Misogynistic violence is relentless, and it’s terrorising women across the world. We hear these stories over and over, each one feeling uniquely hard and horrifying, breaking us a little as we see ourselves and the women in our lives in their faces. We feel like the lucky ones and incredibly unlucky at the same time; forced to worry about our safety at home and outside.

The closeness of many of the assailants to these women killed makes us uneasy in our own intimate relationships. The randomness of many of the assailants makes us uneasy as we go to work, the shops, on a run, to a concert. Everywhere in the world feels unsafe to women, and – let me tap the sign when I say this – that’s because nowhere in the world is entirely safe for women. 

Nothing about this should be usual     

Chloe Laws

In 2022, around 48,800 women and girls worldwide were killed by their intimate partners or other family members. This means that, on average, more than 133 women or girls were killed every day by someone in their own family. Of women killed by men in the UK in 2021, 78 (53%) were killed by a current or former intimate partner. The average between 2009 and the end of 2021 is 60%. While the overwhelming majority of male homicides occur outside the home, for women and girls the most dangerous place is the home.

There is a societal expectation that we will not name misogynistic violence as what it is. Most people would never call it terrorism, despite that often being exactly what it is. Only recently has the UK government committed to treating extreme misogyny as a form of extremism. We are expected to get on with our lives as normal, pretending that all these brutal murders aren’t femicide and don’t affect us. We are not allowed to express that emotion publicly, and when we do we are told that we are overreacting or that we hate men. 

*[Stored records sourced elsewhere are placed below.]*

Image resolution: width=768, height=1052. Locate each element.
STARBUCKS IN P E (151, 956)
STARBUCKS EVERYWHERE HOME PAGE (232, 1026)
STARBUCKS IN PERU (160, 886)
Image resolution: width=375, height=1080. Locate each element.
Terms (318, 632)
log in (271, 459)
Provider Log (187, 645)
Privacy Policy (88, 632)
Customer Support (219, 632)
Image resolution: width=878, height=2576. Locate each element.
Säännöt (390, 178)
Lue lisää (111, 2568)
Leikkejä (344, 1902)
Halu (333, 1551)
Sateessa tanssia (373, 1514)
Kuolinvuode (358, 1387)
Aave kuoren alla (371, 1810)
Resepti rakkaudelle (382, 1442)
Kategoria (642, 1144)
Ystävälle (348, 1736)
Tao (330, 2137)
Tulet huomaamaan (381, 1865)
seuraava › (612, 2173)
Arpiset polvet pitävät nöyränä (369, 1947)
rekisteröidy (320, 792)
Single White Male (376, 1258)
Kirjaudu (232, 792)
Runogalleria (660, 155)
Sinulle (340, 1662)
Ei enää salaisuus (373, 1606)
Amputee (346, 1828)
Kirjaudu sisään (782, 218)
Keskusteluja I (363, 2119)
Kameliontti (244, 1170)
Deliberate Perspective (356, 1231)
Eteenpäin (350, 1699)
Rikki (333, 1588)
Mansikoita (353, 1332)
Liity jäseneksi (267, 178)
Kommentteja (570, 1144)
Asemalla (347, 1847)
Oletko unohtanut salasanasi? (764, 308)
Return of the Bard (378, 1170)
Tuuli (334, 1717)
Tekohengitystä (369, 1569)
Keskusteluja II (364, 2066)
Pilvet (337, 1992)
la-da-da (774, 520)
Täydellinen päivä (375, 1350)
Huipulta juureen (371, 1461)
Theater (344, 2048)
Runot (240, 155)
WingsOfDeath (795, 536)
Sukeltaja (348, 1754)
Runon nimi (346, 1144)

After the Southport riots I posted online that “male violence against girls and women is the problem. It’s an endemic. And how do these men respond to that? With more violence. With racism and bigotry. They do not care about the girls who were murdered.” Off the back of this tweet, I received multiple threats to my safety and literally hundreds of messages spewing with misogynistic hate and vitriol. A big part of my career is talking about VAWG, and in doing so I am subjected to said gendered violence. 

Let me tap the sign again: women are not safe, and we should not have to pretend we are. This is not a victim complex or a softness, this is reality. And the reality is that VAWG is going nowhere fast. If anything, it’s worsening. Between 2022 and 2023, reported cases of domestic and sexual violence, stalking, harassment, exploitation and child abuse in England and Wales were 37% higher than in 2018-2019.

We must – at the very least – be afforded the right to feel about the murders of these women. Whether that’s at home, in the workplace or out and about with friends, spaces for us to express this hurt and fear are necessary. It cannot be business as usual. Nothing about this should be usual.